A pesar de la imagen tradicional del supermercado como centro de compras de la clase media, los grandes almacenes se están multiplicando no sólo en los centros urbanos sino también en las zonas rurales africanas, atrayendo cada vez más la atención de una clientela de campesinos pobres.

Por ejemplo, en Sudáfrica, más del 55 por ciento del suministro nacional de alimentos al por menor está en manos de los supermercados y su impacto se siente ya en el mercado de frutas y verduras de la región, que se ha convertido en un mercado único a mayor escala.

"Durante los últimos diez años ha habido una explosión del número de supermercados en algunas zonas de África Austral y Oriental", explicó Reardon. "Sólo Kenya cuenta con unos 200 supermercados y 10 hipermercados, el equivalente en ventas a las de unas 90.000 tiendas pequeñas, que representan más del 30 por ciento de los alimentos al por menor en el país".

"Los supermercados en Kenya compran ya productos a los agricultores nacionales por un valor tres veces superior a las exportaciones del país en el resto del mundo", agregó.

Impulsado por la globalización y la urbanización, el aumento del número de supermercados en el mundo en desarrollo es una realidad inevitable, indicó Stamoulis.

En el año 2000 alrededor de dos mil millones de personas vivían en ciudades y, según los datos de las Naciones Unidas, se prevé que en 2030 esa cifra se duplique. Para un número cada vez mayor de habitantes de las ciudades serán los supermercados, y no los mercados tradicionales, el primer lugar para comprar alimentos.

Agricultura para un mercado nuevo

"El brusco aumento de la urbanización, junto con la globalización y la influencia de las inversiones extranjeras directas indican que los cambios en el sistema de los suministros alimentarios de África serán más dramáticos que los que han tenido lugar en los países desarrollados", observó Stamoulis.

Según la FAO, los agricultores necesitan contar con los recursos y la formación que les capaciten para participar activamente en sus mercados nacionales, en rápida transformación. Para que lo consigan es necesario:
  • ayudarles a organizar cooperativas y asociaciones eficaces para abastecer, en términos de escala y volumen, a los supermercados;

  • planes de crédito para obtener la tecnología necesaria para responder a las normas de calidad e inocuidad requeridas;

  • capacitar a los agricultores, difundiendo conocimientos e información, para que tengan una posición más fuerte y sepan cómo comportarse en caso de complejas negociaciones

Stamoulis subrayó que la expansión de los supermercados podría representar también una oportunidad para las pequeñas empresas y agricultores si se les capacita para participar plenamente.

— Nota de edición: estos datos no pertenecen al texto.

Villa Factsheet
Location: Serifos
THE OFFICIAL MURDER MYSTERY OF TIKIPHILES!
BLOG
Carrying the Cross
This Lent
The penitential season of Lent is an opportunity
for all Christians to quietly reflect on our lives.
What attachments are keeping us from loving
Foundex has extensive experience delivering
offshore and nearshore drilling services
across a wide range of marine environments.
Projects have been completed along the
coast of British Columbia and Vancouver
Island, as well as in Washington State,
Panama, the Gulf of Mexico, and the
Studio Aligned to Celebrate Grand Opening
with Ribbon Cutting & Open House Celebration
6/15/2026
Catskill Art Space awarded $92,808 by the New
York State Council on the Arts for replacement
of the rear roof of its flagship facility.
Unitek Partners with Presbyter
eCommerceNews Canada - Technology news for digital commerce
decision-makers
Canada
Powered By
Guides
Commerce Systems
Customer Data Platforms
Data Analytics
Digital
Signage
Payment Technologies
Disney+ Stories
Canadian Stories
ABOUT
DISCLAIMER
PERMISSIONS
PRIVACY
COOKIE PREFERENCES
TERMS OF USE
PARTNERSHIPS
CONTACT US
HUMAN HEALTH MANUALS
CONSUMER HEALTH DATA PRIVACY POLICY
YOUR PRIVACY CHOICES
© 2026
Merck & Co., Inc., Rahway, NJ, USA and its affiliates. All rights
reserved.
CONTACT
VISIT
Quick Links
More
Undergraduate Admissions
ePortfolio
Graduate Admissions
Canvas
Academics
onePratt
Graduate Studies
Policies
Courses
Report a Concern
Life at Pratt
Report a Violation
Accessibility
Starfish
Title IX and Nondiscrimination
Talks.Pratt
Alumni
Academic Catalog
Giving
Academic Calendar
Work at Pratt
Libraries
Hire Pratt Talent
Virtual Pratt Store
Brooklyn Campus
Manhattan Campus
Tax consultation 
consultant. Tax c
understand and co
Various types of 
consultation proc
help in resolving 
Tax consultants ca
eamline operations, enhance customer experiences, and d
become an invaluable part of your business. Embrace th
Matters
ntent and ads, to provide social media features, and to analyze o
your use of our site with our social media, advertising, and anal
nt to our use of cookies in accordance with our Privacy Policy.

"La irrupción de los supermercados mejorará las normas de calidad e inocuidad de los alimentos vendidos localmente porque los agricultores se esforzarán por satisfacer los requisitos cualitativos que exigen en el mercado interno. Y elevar la calidad de la producción vendida en el mercado nacional redundará en beneficio de la exportación", añadió.

Los supermercados pueden constituir un mercado estable para la producción de los agricultores, fomentar el empleo en las ciudades y en sus alrededores dando trabajo en el sector del transporte y la distribución y, debido a las economías de escala, mejorar la calidad y abaratar el precio de los alimentos para las poblaciones urbanas. Aunque también se pueden perder trabajos en la cadena, advirtió, dependiendo de cada caso concreto.

"Esta es también una oportunidad para que el sector privado, las organizaciones no gubernamentales (ONGs) y las organizaciones internacionales de desarrollo aúnen sus esfuerzos. No podemos detener los cambios, concluyó Stamoulis, pero podemos moldearlos".